Dans leur ouvrage La fabrique de l’opinion publique : la politique économique des médias américains, publié à la fin des années 1980, Noam Chomsky et Edward S. Herman passent notamment en revue la situation de plus en plus répandue où des conglomérats acquièrent un nombre croissant de médias d’information. Selon eux, cette convergence des médias joue un rôle déterminant dans la fabrique du consentement; de plus en plus de sources d’information deviennent la propriété d’un nombre extrêmement limité de corporations, mettant à mal la diversité des points de vue et, éventuellement, des idées qui façonnent nos sociétés et notre monde. Pour les auteurs, cette situation met la table pour l’apparition grandissante de la propagande dans les médias.
Chomsky et Herman proposent un modèle de propagande comprenant cinq filtres auxquels sont soumis les médias d’information. Chacun de ces filtres entraîne un important biais que doit traverser une information avant de nous parvenir. Deux de ces filtres sont particulièrement pertinents à discuter dans la situation ici abordée. D’abord, la propriété privée : comme la plupart des publications médiatiques sont la propriété de corporations, l’information qui en émane sera biaisée dans la mesure où il est évident que les activités, tout comme la philosophie de la corporation propriétaire, ne seront pas attaquées de front. Ensuite, le financement : contrairement à ce que nous pourrions être portés à croire, les publications se financent d’abord par la publicité, et non par le lectorat. Ces publications ne vendent donc pas un produit à un lectorat; ils vendent un lectorat à des entreprises de publicité. L’information diffusée aura donc tendance à éviter de froisser les corporations qui achètent de la publicité et qui, ce faisant, permettent la survie financière des médias.
En commission parlementaire, la députée solidaire Catherine Dorion a d’ailleurs évoqué ces problèmes en s’adressant directement à Pierre-Karl Péladeau pour lui demander si les journalistes à son emploi étaient effectivement libres de le critiquer ou de critiquer les nombreuses activités qui se déroulent sous l’égide de Québecor. Ce dernier a préféré ne pas répondre, accusant plutôt la députée de se donner en spectacle. Certains, très critiques par rapport à la jeune députée fortement médiatisée, diront qu’il était évident qu’il ne pouvait répondre, et que la question était piégée. Personnellement, je crois que de poser la question, c’est justement y répondre. Dans cette perspective, Patrick Lagacé a récupéré la balle au bond afin de pondre une chronique plus nuancée— mais dans le fond tout aussi incisive — sur ce qu’il appelle les « angles morts ».
En somme, il y a beaucoup d’angles morts au sein de l’information qui nous parvient.
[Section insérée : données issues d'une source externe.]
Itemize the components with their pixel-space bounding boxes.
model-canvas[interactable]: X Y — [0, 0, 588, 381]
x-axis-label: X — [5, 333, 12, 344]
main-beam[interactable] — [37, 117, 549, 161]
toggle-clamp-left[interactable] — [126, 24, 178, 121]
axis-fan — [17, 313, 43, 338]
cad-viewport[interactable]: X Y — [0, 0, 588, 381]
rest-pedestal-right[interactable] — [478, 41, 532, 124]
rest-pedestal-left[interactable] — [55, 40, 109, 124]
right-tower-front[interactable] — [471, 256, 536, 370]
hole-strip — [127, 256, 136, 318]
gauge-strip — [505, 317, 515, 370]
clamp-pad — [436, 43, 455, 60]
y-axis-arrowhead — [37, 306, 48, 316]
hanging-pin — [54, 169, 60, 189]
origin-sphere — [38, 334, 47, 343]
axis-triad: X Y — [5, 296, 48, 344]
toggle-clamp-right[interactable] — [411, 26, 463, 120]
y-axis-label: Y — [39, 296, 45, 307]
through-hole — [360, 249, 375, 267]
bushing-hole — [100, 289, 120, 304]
Ces angles morts représentent un sérieux danger pour la démocratie puisque nous ne sommes souvent pas adéquatement équipés pour déconstruire les nombreux biais encastrés dans l’information qui circule. Il faut donc vivement espérer que la convergence médiatique sera ralentie, ou alors contrecarrée par l’apparition de médias socionumériques indépendants. Et il faut demeurer extrêmement critiques face à l’information qui nous parvient.